This project implements an automatic medical specialty classification system using advanced Natural Language Processing (NLP) and Artificial Intelligence techniques. The main objective is to analyze clinical histories in text format and predict their corresponding medical specialty, facilitating the classification and organization of medical records.

Innovative Concept

The system combines the power of BioBERT (a pre-trained language model on biomedical literature) with classical Machine Learning algorithms to create a robust classifier that:

  • 📋 Processes complete medical transcriptions
  • 🧬 Extracts semantic features from medical language
  • 🎯 Predicts medical specialty with confidence levels
  • 📊 Can classify among multiple specialties simultaneously

📚 Technical Description

Technologies Used

  • BioBERT v1.1: Transformer model specialized in biomedical domain
  • PyHealth: Framework for healthcare data analysis
  • Scikit-learn: Machine learning model implementation
  • PyTorch: Deep learning framework
  • Transformers (Hugging Face): Library for pre-trained language models
  • Pandas & NumPy: Data manipulation and analysis

System Architecture

Clinical History (Text)
        ↓
BioBERT Tokenizer → Embeddings (768 dimensions)
        ↓
Logistic Regression → Multi-class Classification
        ↓
Prediction + Probabilities per Specialty

Development Process

1. Data Acquisition

  • Dataset: Medical Transcriptions (Kaggle)
  • Source: mtsamples.csv
  • Content: Real medical transcriptions with labeled specialties

2. Preprocessing

  • Null data cleaning
  • Selection of the 5 most frequent specialties
  • Filtering of complete clinical histories

3. Embedding Generation

  • Tokenization with BioBERT tokenizer
  • Maximum length: 128 tokens
  • Extraction of 768-dimensional vector per document

4. Model Training

  • Algorithm: Logistic Regression with class_weight='balanced'
  • Split: 80% training, 20% testing
  • Label encoding with LabelEncoder

5. Evaluation and Prediction

  • Metrics: Precision, Recall, F1-Score
  • Prediction with confidence levels per category

🚀 Installation and Usage

Prerequisites

pip install pyhealth "pandas==1.5.3" "numpy<2.0.0"
pip install transformers torch

Execution

  1. Clone the repository:
git clone https://github.com/tulio3101/PTIA.git
cd PTIA
  1. Open the notebook:
jupyter notebook PTIA_PROYECTO_FINAL.ipynb
  1. Execute cells sequentially to:
    • Download the dataset automatically
    • Train the model
    • Make predictions

📊 Results

The model is capable of classifying clinical histories into the following main specialties:

  • Surgery
  • Orthopedic
  • Cardiovascular / Pulmonary
  • Radiology
  • Gastroenterology

Prediction Example

# Sample medical note
note = """CHIEF COMPLAINT: Shortness of breath and palpitations.
HISTORY: Patient with coronary artery disease.
IMPRESSION: Atrial Fibrillation, Heart Failure."""

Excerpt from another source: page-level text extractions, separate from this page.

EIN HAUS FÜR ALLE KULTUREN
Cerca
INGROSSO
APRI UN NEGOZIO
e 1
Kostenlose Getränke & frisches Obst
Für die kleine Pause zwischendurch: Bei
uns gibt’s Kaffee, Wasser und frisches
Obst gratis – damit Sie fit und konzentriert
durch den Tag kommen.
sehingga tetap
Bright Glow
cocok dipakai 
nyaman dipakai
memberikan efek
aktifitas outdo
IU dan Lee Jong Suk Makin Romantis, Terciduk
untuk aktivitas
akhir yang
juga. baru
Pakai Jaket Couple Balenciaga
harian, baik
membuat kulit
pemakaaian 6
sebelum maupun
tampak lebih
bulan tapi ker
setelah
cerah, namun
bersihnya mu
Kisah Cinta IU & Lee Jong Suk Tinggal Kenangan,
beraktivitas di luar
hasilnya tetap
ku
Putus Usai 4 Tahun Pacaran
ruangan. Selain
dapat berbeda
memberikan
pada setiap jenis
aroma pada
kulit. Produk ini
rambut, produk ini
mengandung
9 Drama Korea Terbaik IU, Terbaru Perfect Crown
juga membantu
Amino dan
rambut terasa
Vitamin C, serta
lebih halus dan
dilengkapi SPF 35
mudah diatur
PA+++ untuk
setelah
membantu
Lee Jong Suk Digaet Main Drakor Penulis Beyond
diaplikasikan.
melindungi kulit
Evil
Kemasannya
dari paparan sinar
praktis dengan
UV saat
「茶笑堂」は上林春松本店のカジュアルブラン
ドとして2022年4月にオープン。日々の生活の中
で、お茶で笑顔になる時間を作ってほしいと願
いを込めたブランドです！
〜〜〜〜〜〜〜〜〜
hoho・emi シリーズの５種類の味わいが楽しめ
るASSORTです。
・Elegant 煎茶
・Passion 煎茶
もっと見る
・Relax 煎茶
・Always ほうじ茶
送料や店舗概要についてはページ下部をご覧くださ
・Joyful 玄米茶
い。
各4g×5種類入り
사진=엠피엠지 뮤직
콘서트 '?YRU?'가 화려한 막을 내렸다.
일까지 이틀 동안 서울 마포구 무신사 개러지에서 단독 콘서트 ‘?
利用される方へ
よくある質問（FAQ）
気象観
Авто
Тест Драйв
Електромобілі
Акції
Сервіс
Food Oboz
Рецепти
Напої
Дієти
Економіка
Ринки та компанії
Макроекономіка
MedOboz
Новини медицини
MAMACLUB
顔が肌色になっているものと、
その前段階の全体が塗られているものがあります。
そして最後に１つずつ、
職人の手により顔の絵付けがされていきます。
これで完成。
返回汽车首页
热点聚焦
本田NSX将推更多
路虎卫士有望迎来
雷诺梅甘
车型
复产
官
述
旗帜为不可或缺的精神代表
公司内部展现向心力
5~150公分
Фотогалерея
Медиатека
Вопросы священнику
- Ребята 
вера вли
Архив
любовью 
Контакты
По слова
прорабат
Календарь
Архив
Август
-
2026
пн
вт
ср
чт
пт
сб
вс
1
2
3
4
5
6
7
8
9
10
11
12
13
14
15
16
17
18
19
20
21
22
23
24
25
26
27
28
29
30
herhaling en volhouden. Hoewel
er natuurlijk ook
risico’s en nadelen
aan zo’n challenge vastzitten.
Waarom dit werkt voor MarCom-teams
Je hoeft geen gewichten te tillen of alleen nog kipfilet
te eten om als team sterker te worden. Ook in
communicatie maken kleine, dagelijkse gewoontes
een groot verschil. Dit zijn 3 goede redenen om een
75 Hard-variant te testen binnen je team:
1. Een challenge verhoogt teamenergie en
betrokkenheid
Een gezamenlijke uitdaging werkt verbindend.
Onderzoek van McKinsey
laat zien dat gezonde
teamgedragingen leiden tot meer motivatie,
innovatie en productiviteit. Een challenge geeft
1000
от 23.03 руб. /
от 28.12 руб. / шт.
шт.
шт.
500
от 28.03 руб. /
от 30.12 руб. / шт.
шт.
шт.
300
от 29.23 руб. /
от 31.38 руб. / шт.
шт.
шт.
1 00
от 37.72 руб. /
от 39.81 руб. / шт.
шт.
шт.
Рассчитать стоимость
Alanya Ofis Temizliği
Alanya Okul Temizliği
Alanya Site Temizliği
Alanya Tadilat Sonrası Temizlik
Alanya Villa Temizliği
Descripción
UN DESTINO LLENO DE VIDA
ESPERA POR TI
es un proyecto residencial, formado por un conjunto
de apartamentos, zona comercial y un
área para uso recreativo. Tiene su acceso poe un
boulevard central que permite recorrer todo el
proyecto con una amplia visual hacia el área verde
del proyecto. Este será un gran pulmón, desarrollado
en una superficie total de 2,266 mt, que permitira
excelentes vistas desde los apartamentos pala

# System predicts: Cardiovascular / Pulmonary (with % confidence)

🎓 Academic Context

Institution: Escuela Colombiana de Ingeniería Julio Garavito
Course: Principles and Technologies of Artificial Intelligence
Period: 2025-2
Type: Final Project

Achieved Objectives

✅ Develop an AI model for disease prediction
✅ Apply preprocessing and data cleaning techniques
✅ Implement machine learning with clinical data
✅ Evaluate and validate the model with standard metrics
✅ Reinforce theoretical and practical concepts from the course

👥 Contributors

📄 License

This project is licensed under the MIT License - see the LICENSE file for details.

🔗 References


Note: This project is for academic and research purposes. It should not be used for actual medical diagnoses without proper professional supervision.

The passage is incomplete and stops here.